The Marywood community gathered to watch and celebrate the “Topping Off” Ceremony on Oct. 8.

At the Opening Liturgy, held at the beginning of the academic year, members of the community had the opportunity to sign the beam that would “top off” the new Learning Commons.

The Learning Commons will feature more open physical spaces and new technologies for student use. It will feature a new center for Communication Arts, an Entrepreneurial Launch Pad, and the Center for Transformational Teaching and Learning.

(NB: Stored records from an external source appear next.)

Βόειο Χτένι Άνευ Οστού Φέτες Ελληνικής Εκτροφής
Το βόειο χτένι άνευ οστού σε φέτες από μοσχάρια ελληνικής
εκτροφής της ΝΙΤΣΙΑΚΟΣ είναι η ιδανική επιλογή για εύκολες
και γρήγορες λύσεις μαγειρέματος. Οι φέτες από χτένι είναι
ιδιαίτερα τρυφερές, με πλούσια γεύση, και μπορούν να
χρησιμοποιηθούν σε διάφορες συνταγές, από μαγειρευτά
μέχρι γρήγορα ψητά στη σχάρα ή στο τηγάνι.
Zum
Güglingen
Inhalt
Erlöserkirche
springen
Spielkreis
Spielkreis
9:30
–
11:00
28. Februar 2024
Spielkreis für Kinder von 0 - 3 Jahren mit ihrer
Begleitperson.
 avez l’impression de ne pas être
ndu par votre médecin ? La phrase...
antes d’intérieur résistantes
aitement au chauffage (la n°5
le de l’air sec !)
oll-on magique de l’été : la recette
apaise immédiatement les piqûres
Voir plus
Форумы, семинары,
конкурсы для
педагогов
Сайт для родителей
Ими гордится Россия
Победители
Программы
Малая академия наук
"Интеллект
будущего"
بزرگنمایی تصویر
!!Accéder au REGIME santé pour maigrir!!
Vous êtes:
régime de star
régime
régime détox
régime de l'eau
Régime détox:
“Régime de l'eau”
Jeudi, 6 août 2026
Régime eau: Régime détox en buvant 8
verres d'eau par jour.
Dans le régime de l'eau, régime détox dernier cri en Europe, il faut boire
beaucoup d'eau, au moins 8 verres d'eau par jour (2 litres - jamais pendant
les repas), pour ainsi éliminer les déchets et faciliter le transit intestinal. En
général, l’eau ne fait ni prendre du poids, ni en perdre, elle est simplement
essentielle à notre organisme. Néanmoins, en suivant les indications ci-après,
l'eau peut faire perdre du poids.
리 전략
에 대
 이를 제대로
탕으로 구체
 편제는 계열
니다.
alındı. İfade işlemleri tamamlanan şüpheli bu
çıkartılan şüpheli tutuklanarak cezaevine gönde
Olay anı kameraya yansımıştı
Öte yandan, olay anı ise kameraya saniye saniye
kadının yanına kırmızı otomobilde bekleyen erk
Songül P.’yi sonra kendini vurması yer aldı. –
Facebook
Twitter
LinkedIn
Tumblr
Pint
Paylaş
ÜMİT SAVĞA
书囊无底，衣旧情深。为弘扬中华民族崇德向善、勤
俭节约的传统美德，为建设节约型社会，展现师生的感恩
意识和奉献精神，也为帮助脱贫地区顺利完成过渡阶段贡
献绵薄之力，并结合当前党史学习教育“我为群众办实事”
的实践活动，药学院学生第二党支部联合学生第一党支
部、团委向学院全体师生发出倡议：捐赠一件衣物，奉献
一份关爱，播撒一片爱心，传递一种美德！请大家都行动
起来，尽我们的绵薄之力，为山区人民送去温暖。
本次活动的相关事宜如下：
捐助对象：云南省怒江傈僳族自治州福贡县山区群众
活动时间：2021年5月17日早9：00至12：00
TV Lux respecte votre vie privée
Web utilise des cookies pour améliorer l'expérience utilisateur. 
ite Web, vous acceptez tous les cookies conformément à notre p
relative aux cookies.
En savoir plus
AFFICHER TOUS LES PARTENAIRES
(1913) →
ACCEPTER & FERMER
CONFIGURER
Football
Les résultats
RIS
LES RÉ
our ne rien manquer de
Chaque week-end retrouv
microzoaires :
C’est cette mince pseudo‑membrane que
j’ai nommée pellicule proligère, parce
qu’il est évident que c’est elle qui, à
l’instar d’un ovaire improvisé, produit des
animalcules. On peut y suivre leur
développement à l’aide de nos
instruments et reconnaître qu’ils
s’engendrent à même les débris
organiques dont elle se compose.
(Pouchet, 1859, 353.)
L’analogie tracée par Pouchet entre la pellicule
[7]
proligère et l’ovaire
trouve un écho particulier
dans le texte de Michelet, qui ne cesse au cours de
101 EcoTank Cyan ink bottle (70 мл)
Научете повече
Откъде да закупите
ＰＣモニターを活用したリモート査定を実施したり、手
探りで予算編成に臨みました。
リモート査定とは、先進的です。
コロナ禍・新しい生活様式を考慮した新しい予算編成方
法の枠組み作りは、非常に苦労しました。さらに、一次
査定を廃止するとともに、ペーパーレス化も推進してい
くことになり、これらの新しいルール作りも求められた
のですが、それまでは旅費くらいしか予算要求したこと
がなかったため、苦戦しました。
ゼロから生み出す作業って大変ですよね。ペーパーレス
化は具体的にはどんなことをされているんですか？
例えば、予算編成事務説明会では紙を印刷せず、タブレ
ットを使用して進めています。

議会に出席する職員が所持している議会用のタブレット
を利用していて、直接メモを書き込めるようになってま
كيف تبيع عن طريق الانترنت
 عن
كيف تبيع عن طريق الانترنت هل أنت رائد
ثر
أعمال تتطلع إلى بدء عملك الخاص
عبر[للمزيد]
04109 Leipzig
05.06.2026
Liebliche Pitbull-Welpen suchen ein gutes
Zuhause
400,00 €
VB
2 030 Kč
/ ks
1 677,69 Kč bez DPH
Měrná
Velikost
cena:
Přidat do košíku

At the “Topping Off” Ceremony, Sr. Anne Munley, I.H.M., Ph.D, president of Marywood, spoke of the cultural importance of the beam placement, as well as the new Learning Commons itself.

“This ‘Topping Off Ceremony’ can be traced back to multiple cultural traditions,” said Sr. Anne. “Germans in the Black Forest seemed to have created this Christmas tree custom to celebrate the nativity of Jesus, so hardly any structure goes up in Germany without an evergreen to signify the birth of a new building.”

“For us at Marywood,” Sr. Anne continued, “it is also fitting that we capture our own deep and beautiful roots and tradition.”

“I think that the beam lifting really brought everyone at Marywood University together,” said freshman Tony Stryweski. “Marywood’s centennial is definitely something that should be celebrated, and I feel like the beam lifting was the perfect celebration of a great school that has been around for a long time.”

In an interview, Sr. Anne shared her thoughts on how the Learning Commons will affect Marywood University as a whole.

“Our students, our faculty, our entire Marywood community and a community far beyond Marywood, will be greatly enriched by all of the resources that this Learning Commons will provide,” Sr. Anne said. “It’s a keeper for the next 100 years.”